[[ WORKING DATA, beginning ]]

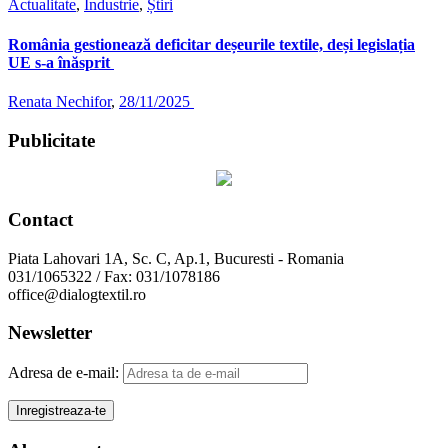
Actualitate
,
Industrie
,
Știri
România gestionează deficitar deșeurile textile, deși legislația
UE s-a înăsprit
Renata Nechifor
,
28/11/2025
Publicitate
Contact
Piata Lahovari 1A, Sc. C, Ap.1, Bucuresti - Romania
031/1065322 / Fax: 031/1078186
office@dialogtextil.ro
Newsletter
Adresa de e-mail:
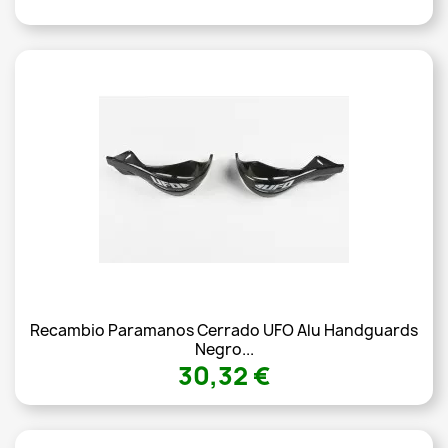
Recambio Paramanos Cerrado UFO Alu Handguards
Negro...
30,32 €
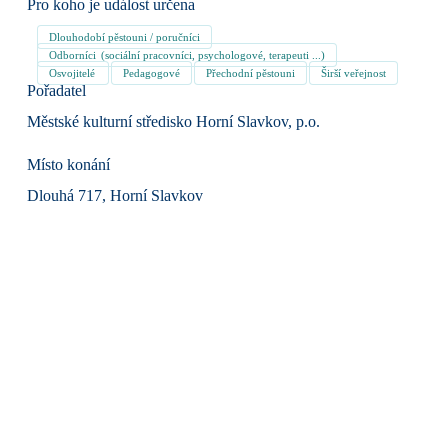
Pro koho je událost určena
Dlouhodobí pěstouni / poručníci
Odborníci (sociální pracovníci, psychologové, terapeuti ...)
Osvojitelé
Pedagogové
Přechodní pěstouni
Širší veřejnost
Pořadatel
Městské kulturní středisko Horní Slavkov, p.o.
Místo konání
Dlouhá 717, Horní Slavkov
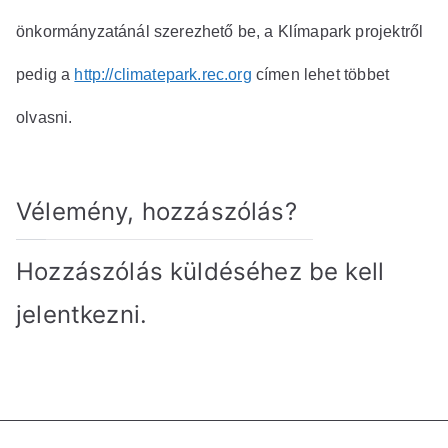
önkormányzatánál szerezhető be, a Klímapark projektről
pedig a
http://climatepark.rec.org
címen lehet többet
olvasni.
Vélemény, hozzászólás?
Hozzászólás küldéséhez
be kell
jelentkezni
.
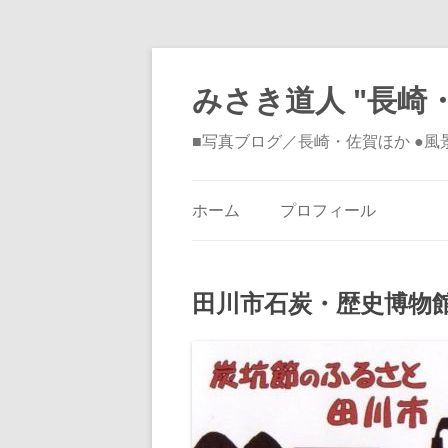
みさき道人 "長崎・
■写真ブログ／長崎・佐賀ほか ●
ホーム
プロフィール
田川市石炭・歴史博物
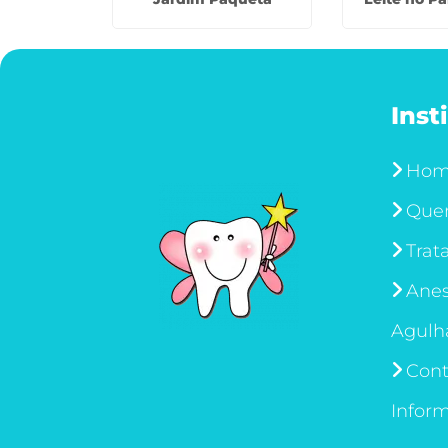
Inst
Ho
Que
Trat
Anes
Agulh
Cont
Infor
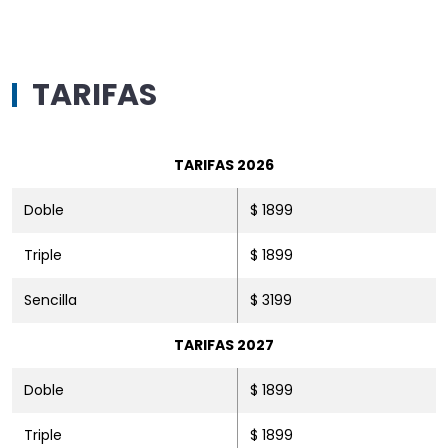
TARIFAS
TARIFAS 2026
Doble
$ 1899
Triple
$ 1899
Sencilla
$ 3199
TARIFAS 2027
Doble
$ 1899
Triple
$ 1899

[[ WORKING DATA, end ]]

**EXERCISE DETAILS**
Filter the listing so that only lines holding the word "pěstouni" remain, and copy those lines.

**YOUR SOLUTION**
Dlouhodobí pěstouni / poručníci
Přechodní pěstouni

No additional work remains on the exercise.